Pope Francis frequently says, “Everything is connected” when discussing poverty, racial injustice, ecology, and the economy.

These issues are intertwined in a myriad of ways. Racism and poverty exacerbate each other and amplify the devastation that pandemics, recessions, and climate disruptions cause.

Religious faith is intertwined as well, since we are given a moral command to care for our vulnerable and marginalized sisters and brothers.

I am a Franciscan friar, a Catholic priest, and an immigrant from Indonesia. I am often tempted to just stick to prayers in church or to stay within the bounds of my immigrant community, but to do so would deny that faith is relevant to our whole lives and God has bound us together as a human family.

My faith, racism, the pandemic, and environmental justice are all interconnected; I cannot breathe easy knowing others are suffocating. The struggles of my Asian immigrant community are connected to the struggles of Black people to make their lives matter to us all.

On a large scale we have disregarded the “collateral damage” (to use Pope Francis’ term) of our choices and priorities. For low-income communities of color, we as a society chose suppression and punishment over building community.

We prioritized more funding for police and prisons over the schools, health clinics, and job centers that would enable us to flourish together. We determined grocery clerks, delivery people, and maintenance and sanitation crews — many of them people of color — “essential workers” in a pandemic, but truthfully, they were “expendable workers” to us.

We located power plants and other toxic polluters in Black and Latino communities — including South Phoenix. African Americans now have 21 percent greater exposure to deadly air pollution (fine particulate matter) than the overall population and Latinos have 12 percent greater exposure, even though both groups contribute substantially less to our nation’s air pollution according to a study in Proceedings of the National Academy of Sciences.

It is not only morally repugnant to treat parts of our society as expendable, it is blind and detrimental to us all. As Pope Paul VI said, “If you want peace, work for justice.” As conflict roils our society, we need to work to allow all people to breathe peacefully, or else it will not be a healthy society for any of us.

I would like to zero in on environmental justice as part of our path to healing our country from systemic racism. African American children are ten times more likely to die of asthma attacks than White children, and pollution is a major factor.

Exposure to air pollution is also linked to a higher death rate from COVID-19. At a fundamental level we must question the amount of pollution and pain we are supposed to accept as the price of progress, and we certainly must ask our souls if it is acceptable for low-income communities of color to bear most of the burden.

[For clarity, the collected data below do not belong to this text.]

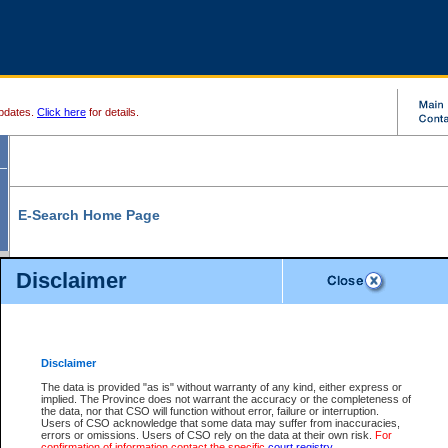
pdates.
Click here
for details.
E-Search Home Page
From here you can search and view court record information and documents.
Disclaimer
Search Civil By:
Search Appeal By:
Party Name
Case Number
Deceased Name
Party Name
Disclaimer
File Number
Date Range
The data is provided "as is" without warranty of any kind, either express or
implied. The Province does not warrant the accuracy or the completeness of
the data, nor that CSO will function without error, failure or interruption.
Users of CSO acknowledge that some data may suffer from inaccuracies,
errors or omissions. Users of CSO rely on the data at their own risk.
For
Search Traffic/Criminal By:
You Can Also:
confirmation of information contact the specific
court registry
.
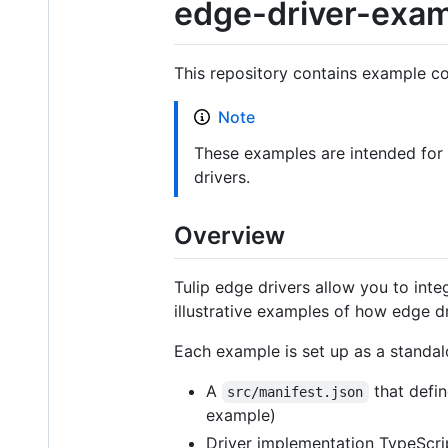
edge-driver-exa
This repository contains example co
Note
These examples are intended for 
drivers.
Overview
Tulip edge drivers allow you to int
illustrative examples of how edge d
Each example is set up as a standal
A
that defin
src/manifest.json
example)
Driver implementation TypeScri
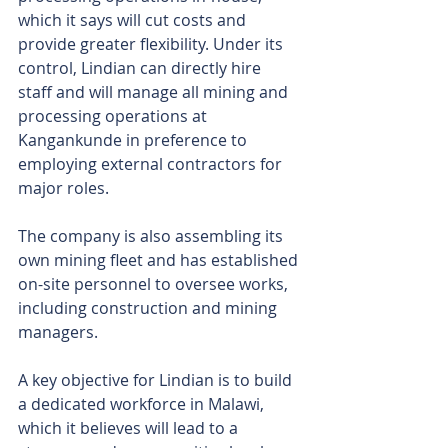
which it says will cut costs and 
provide greater flexibility. Under its 
control, Lindian can directly hire 
staff and will manage all mining and 
processing operations at 
Kangankunde in preference to 
employing external contractors for 
major roles.
The company is also assembling its 
own mining fleet and has established 
on-site personnel to oversee works, 
including construction and mining 
managers.
A key objective for Lindian is to build 
a dedicated workforce in Malawi, 
which it believes will lead to a 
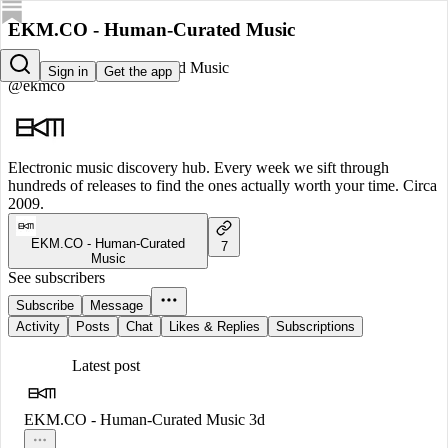
EKM.CO - Human-Curated Music
EKM.CO - Human-Curated Music
Sign in
Get the app
@ekmco
Electronic music discovery hub. Every week we sift through
hundreds of releases to find the ones actually worth your time. Circa
2009.
EKM.CO - Human-Curated
7
Music
See subscribers
Subscribe
Message
Activity
Posts
Chat
Likes & Replies
Subscriptions
Latest post
EKM.CO - Human-Curated Music
3d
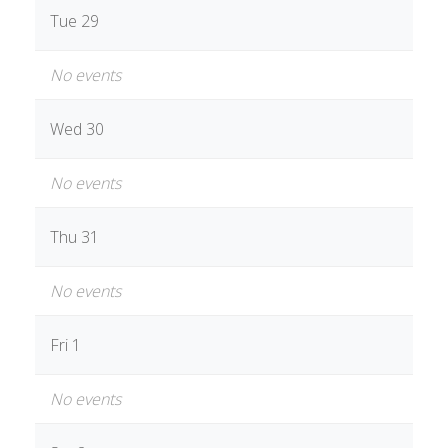
Tue 29
No events
Wed 30
No events
Thu 31
No events
Fri 1
No events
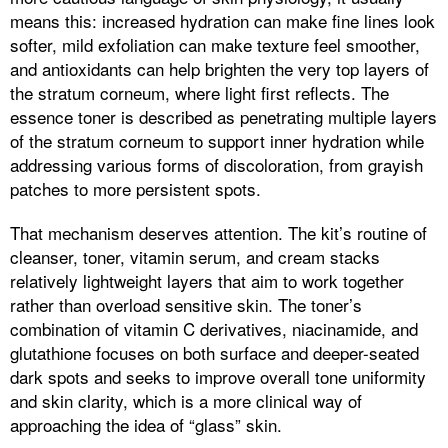
means this: increased hydration can make fine lines look
softer, mild exfoliation can make texture feel smoother,
and antioxidants can help brighten the very top layers of
the stratum corneum, where light first reflects. The
essence toner is described as penetrating multiple layers
of the stratum corneum to support inner hydration while
addressing various forms of discoloration, from grayish
patches to more persistent spots.
That mechanism deserves attention. The kit’s routine of
cleanser, toner, vitamin serum, and cream stacks
relatively lightweight layers that aim to work together
rather than overload sensitive skin. The toner’s
combination of vitamin C derivatives, niacinamide, and
glutathione focuses on both surface and deeper-seated
dark spots and seeks to improve overall tone uniformity
and skin clarity, which is a more clinical way of
approaching the idea of “glass” skin.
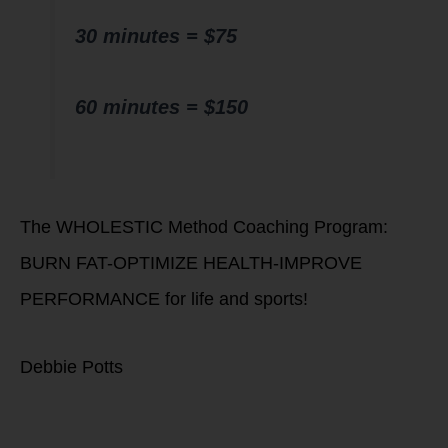
30 minutes = $75
60 minutes = $150
The WHOLESTIC Method Coaching Program:
BURN FAT-OPTIMIZE HEALTH-IMPROVE
PERFORMANCE for life and sports!
Debbie Potts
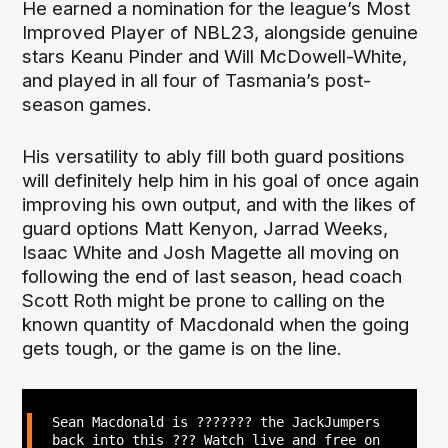
He earned a nomination for the league’s Most
Improved Player of NBL23, alongside genuine
stars Keanu Pinder and Will McDowell-White,
and played in all four of Tasmania’s post-
season games.
His versatility to ably fill both guard positions
will definitely help him in his goal of once again
improving his own output, and with the likes of
guard options Matt Kenyon, Jarrad Weeks,
Isaac White and Josh Magette all moving on
following the end of last season, head coach
Scott Roth might be prone to calling on the
known quantity of Macdonald when the going
gets tough, or the game is on the line.
Sean Macdonald is ??????? the JackJumpers
back into this ?‍?? Watch live and free on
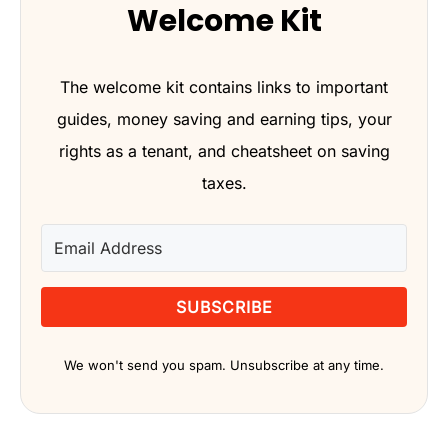
Welcome Kit
The welcome kit contains links to important
guides, money saving and earning tips, your
rights as a tenant, and cheatsheet on saving
taxes.
SUBSCRIBE
We won't send you spam. Unsubscribe at any time.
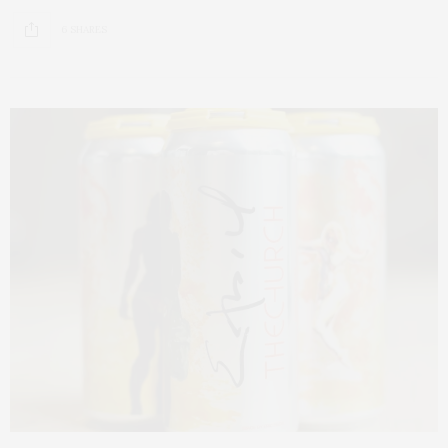
6 SHARES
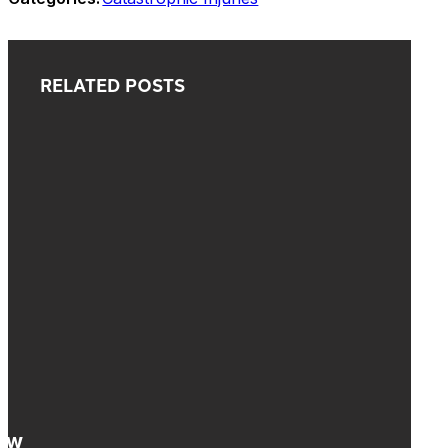
RELATED POSTS
How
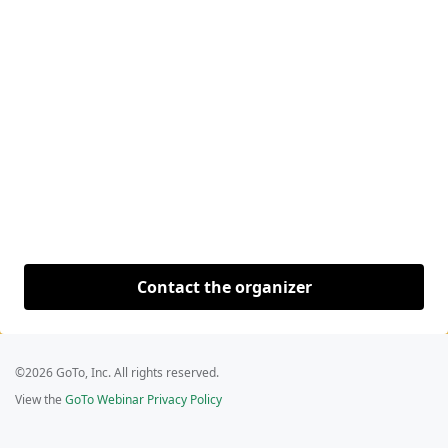
Contact the organizer
©2026 GoTo, Inc. All rights reserved.
View the
GoTo Webinar Privacy Policy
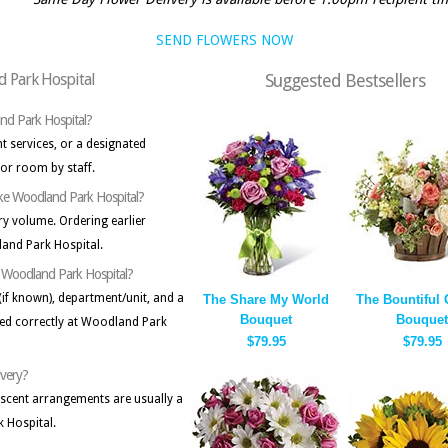
SEND FLOWERS NOW
d Park Hospital
Suggested Bestsellers
and Park Hospital?
nt services, or a designated
 or room by staff.
 like Woodland Park Hospital?
ry volume. Ordering earlier
and Park Hospital.
to Woodland Park Hospital?
(if known), department/unit, and a
The Share My World
The Bountiful
Bouquet
Bouquet
ed correctly at Woodland Park
$79.95
$79.95
ivery?
-scent arrangements are usually a
 Hospital.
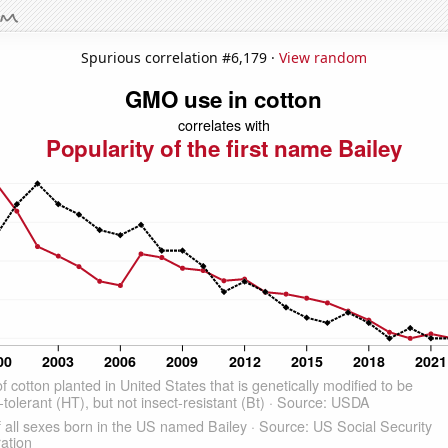
Spurious correlation #6,179 ·
View random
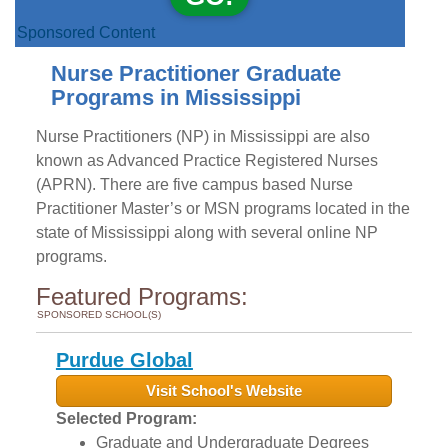
Sponsored Content
Nurse Practitioner Graduate
Programs in Mississippi
Nurse Practitioners (NP) in Mississippi are also
known as Advanced Practice Registered Nurses
(APRN). There are five campus based Nurse
Practitioner Master’s or MSN programs located in the
state of Mississippi along with several online NP
programs.
Featured Programs:
SPONSORED SCHOOL(S)
Purdue Global
Visit School's Website
Selected Program:
Graduate and Undergraduate Degrees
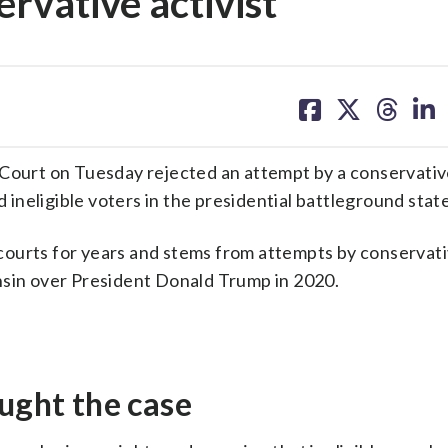
rvative activist
share
share
share
sh
on
on
on
on
facebook
X
threa
lin
urt on Tuesday rejected an attempt by a conservative
nd ineligible voters in the presidential battleground state
ourts for years and stems from attempts by conservati
nsin over President Donald Trump in 2020.
ought the case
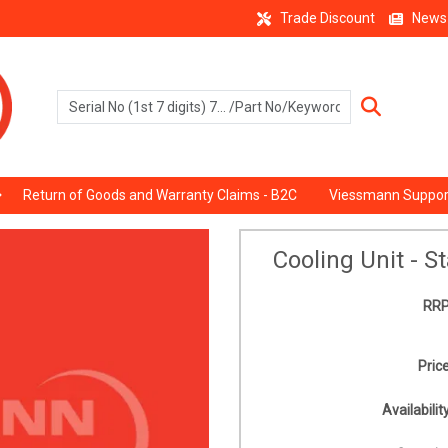
Trade Discount
News
Return of Goods and Warranty Claims - B2C
Viessmann Suppor
Cooling Unit - S
RRP
Price
Availability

Five years ago this month, Pope Francis released his major church document called Laudato Si, an encyclical letter calling us to renew our understanding of morality in relation to the environment. Pope Francis says it is a moral issue when marginalized people have become “the disposable” to whom we can cast dirty power plants. We must realize that it hurts us all in the long run when people have become “the excluded” and are cut off from societal and environmental investment.

Right now, the president’s administration is demonstrating its short-sightedness in this area by attempting to weaken the Mercury and Air Toxics Standards. These safeguards protect communities across the country from dangerous mercury and toxic pollution from coal- and oil-burning power plants. The U.S. Catholic Bishops have spoken out against their weakening, citing the irreparable harm that these toxins do to all of us, especially pregnant mothers and their unborn children.

People of faith are called not to keep their faith private and isolated, but to “renew the face of the earth.” We must work at this every day, and one urgent action we can take is to speak out against the gutting of MATS.

As a Christian, I believe God breathed the “breath of life” into us. We have a sacred duty to defend the ability of all of us to breathe.

The Rev. Sam Nasada, OFM, is a Franciscan Catholic priest ministering in Scottsdale and Oceanside, Calif.